La educación ambiental aumenta la concienciación y el conocimiento de los ciudadanos sobre temáticas o problemas ambientales. Al hacerlo, le brinda al público las herramientas necesarias para tomar decisiones informadas y medidas responsables.
La educación ambiental no defiende opiniones ni procedimientos particulares. En cambio, les enseña a los individuos a sopesar los distintos lados de una problemática mediante el pensamiento crítico, y estimula sus propias habilidades para resolver problemas y tomar decisiones.

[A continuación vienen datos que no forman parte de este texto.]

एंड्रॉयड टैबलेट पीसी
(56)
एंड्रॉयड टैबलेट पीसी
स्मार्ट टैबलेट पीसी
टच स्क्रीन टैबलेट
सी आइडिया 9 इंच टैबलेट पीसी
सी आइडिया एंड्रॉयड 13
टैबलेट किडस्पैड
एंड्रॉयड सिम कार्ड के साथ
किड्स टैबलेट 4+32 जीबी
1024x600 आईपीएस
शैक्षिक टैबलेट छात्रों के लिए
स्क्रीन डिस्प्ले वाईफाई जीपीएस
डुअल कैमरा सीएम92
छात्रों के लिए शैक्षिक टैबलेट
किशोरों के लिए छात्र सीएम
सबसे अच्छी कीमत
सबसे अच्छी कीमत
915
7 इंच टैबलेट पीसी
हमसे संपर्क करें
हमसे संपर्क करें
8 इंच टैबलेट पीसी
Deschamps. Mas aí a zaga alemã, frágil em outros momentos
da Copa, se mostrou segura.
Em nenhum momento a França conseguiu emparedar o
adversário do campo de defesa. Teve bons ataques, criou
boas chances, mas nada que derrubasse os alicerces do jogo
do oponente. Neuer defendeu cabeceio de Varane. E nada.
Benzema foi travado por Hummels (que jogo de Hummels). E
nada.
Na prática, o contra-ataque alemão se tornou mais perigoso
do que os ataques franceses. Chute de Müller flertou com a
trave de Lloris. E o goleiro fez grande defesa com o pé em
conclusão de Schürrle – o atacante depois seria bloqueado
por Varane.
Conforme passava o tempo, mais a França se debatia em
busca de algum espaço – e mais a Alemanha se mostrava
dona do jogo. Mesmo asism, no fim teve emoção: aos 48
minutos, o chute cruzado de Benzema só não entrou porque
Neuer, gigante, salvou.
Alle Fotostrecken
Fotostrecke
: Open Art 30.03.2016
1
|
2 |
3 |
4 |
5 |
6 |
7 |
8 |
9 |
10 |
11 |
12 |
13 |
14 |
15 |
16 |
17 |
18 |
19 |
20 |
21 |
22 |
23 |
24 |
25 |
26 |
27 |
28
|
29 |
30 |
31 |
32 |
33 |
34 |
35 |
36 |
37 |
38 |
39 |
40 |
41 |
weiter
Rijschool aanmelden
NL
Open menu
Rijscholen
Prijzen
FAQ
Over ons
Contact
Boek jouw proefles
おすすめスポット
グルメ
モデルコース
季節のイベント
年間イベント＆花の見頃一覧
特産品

Con la educación ambiental se busca que los individuos tengan: El conocimiento necesario para comprender los problemas ambientales; Las oportunidades para desarrollar las habilidades necesarias para investigar y evaluar la información disponible sobre los problemas; Las oportunidades para desarrollar las capacidades necesarias para ser activo e involucrarse en la resolución de problemas presentes y la prevención de problemas futuros; y, lo que quizás sea más importante, las oportunidades para desarrollar las habilidades para enseñar a otros a que hagan lo mismo.